What concerns security expert Schneier is the ability of SOAP to penetrate firewalls:
Firewalls have good reasons for blocking protocols like DCOM coming from untrusted sources. Protocols that sneak
them through are not what's wanted.
In the Advogato discussion, SOAP finds few friends save for Frederick Lundh, an implementor of both XML-RPC and SOAP libraries for Python. He writes:
in practice, SOAP is nothing more than an embellished CGI request ... that's no different from a CGI form ... if there's a hole in the *underlying* software, someone will come up with a
way to use that. nothing new here.
Despite the conscious move away from pure HTTP transport in the most recent version (1.1) of the SOAP specification, it seems that SOAP's firewall-penetrating RPC possibilities remain one of its most dominating features, either for or against.

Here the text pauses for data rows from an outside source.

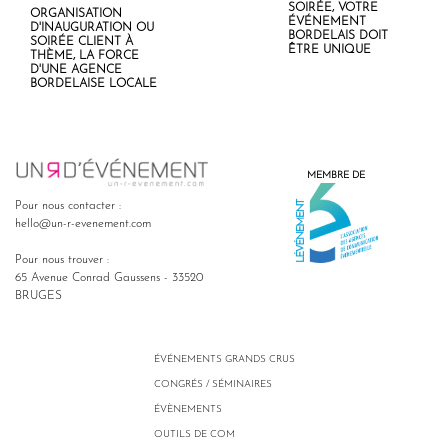
SOIRÉE, VOTRE
ORGANISATION
ÉVÉNEMENT
D'INAUGURATION OU
BORDELAIS DOIT
SOIRÉE CLIENT À
ÊTRE UNIQUE
THÈME, LA FORCE
D'UNE AGENCE
BORDELAISE LOCALE
MEMBRE DE
Pour nous contacter :
hello@un-r-evenement.com
Pour nous trouver :
65 Avenue Conrad Gaussens - 33520
BRUGES
ÉVÉNEMENTS GRANDS CRUS
CONGRÉS / SÉMINAIRES
ÉVÈNEMENTS
OUTILS DE COM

Jon Zeppieri notes that SOAP is larger than just RPC and that we will need new levels of security to deal with it:
The problem isn't that SOAP somehow magically makes HTTP (the actual protocol) less secure than
it has always been, but that it is a considerably more sophisticated use of HTTP and therefore
requires a more sophisticated security model than the one we normally apply to HTTP traffic. I
think that is what Schneier is reacting to: letting distributed objects play in the security space that
we normally reserve for simple document retrieval and catalog sales is not smart.